EXERCISE: Your answer should be one number, the count of lines in the listing below containing the word "ARAÚJO".

──────── SUPPLIED INFORMATION

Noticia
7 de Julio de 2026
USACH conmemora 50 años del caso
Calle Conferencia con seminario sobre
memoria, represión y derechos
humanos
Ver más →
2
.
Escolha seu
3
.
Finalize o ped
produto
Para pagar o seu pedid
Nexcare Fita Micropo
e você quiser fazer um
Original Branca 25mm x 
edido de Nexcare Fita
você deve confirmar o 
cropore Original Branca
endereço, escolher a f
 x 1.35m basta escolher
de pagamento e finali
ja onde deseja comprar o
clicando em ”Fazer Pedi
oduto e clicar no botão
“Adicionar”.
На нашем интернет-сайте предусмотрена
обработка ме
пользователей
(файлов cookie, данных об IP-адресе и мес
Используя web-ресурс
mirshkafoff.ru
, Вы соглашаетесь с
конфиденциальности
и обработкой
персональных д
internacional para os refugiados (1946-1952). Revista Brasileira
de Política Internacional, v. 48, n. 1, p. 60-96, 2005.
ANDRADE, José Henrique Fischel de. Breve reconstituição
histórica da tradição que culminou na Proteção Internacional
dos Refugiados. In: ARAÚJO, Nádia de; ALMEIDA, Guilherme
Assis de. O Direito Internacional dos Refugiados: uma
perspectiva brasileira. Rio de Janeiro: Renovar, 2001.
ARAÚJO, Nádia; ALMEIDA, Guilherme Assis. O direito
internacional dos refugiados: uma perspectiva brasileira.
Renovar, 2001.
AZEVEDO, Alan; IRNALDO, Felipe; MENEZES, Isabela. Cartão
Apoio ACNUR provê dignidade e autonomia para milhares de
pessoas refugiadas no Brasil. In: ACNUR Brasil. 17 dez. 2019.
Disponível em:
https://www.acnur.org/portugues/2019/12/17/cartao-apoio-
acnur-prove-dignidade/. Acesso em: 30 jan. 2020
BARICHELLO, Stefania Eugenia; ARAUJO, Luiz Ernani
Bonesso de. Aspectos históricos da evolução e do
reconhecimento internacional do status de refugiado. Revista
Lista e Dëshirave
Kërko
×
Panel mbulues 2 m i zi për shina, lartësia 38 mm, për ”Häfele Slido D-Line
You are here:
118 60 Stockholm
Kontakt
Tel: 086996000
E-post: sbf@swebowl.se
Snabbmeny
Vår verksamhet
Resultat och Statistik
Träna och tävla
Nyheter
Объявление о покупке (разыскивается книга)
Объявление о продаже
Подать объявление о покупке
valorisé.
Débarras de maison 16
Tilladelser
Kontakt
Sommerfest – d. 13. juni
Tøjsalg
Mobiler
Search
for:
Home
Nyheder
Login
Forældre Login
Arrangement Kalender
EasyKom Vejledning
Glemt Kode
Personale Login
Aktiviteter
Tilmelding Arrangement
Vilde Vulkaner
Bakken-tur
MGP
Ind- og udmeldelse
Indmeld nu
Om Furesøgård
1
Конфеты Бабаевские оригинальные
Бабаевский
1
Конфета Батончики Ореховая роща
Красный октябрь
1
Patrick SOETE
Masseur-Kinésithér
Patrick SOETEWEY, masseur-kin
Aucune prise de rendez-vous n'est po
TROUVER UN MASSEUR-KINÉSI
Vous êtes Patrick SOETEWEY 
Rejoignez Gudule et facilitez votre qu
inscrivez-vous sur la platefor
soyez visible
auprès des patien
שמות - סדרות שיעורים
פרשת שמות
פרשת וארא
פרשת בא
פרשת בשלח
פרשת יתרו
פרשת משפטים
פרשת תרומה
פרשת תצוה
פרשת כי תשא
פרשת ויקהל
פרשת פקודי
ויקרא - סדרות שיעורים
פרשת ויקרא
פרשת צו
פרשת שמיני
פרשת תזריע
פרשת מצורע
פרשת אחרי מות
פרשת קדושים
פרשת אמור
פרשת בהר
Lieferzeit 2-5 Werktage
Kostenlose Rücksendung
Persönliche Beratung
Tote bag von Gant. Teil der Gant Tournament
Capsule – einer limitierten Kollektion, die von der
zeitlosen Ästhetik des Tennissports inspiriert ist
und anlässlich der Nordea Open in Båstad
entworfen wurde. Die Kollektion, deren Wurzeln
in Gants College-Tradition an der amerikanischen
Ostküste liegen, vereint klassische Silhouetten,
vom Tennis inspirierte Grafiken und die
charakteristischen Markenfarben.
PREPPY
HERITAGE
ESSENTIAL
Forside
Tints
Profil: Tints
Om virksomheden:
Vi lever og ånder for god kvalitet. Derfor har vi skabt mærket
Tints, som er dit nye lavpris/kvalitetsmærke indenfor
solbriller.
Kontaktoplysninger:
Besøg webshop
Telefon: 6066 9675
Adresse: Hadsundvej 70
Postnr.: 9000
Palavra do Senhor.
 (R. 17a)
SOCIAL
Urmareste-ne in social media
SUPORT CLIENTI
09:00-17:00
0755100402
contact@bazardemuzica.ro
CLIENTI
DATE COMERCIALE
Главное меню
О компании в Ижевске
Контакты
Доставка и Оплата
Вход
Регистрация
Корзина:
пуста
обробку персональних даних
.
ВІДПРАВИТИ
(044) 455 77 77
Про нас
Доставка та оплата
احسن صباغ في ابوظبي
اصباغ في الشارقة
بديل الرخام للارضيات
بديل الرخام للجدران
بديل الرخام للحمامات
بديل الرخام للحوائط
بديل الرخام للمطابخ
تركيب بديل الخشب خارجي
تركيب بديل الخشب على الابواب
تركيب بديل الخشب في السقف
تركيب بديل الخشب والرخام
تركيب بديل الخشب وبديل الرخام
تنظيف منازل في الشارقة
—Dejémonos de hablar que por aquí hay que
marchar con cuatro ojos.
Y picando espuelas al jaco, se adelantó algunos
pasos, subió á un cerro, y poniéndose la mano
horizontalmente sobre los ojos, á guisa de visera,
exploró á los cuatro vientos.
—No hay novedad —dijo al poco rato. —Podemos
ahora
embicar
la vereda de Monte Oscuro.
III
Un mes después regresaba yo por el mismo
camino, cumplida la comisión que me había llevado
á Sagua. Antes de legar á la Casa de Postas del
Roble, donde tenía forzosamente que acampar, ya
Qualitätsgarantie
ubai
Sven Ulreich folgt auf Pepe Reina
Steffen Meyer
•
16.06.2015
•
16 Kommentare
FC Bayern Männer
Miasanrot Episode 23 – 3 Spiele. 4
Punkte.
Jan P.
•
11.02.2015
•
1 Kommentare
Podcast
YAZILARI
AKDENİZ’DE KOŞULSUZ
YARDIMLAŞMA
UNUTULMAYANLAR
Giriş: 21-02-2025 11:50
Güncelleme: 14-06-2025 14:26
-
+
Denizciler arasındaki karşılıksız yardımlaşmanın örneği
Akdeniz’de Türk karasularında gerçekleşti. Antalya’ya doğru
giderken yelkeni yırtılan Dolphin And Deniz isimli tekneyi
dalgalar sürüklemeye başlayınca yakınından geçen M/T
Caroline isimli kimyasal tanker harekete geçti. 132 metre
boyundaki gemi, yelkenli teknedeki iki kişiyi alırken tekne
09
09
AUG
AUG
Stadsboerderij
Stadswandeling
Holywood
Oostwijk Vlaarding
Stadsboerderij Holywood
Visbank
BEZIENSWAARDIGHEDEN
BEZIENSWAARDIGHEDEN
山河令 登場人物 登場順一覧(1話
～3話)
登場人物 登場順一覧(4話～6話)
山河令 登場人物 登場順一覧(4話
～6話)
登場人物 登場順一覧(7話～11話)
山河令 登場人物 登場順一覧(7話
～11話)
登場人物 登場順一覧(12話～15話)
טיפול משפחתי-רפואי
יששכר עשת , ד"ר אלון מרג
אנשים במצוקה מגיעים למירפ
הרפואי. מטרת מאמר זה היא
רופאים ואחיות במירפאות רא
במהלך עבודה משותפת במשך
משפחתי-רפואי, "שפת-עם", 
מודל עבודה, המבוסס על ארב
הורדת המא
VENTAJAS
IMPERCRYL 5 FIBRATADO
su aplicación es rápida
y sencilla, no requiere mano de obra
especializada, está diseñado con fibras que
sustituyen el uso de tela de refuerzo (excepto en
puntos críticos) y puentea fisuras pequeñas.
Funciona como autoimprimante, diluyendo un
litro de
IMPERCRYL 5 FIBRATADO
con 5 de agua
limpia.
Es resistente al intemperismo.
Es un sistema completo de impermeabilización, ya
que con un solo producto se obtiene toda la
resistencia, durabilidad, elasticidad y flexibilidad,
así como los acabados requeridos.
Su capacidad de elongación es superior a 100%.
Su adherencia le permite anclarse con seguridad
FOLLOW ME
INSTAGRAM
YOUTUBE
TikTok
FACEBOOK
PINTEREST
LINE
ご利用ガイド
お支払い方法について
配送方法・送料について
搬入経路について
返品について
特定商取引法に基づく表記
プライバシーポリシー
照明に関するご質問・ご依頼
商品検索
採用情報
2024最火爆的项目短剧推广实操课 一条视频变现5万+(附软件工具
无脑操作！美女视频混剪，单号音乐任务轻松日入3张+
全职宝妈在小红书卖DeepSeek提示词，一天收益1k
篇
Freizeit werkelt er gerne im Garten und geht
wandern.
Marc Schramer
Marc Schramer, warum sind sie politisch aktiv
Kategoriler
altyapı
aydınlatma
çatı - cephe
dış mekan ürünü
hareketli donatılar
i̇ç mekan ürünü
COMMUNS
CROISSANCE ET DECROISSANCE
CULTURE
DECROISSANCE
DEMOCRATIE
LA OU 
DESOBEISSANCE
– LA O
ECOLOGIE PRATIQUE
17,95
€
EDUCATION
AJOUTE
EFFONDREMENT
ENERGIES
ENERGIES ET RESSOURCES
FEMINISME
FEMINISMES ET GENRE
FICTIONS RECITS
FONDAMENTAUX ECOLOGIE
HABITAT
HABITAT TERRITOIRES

────────────────

PROBLEM SOLUTION: 2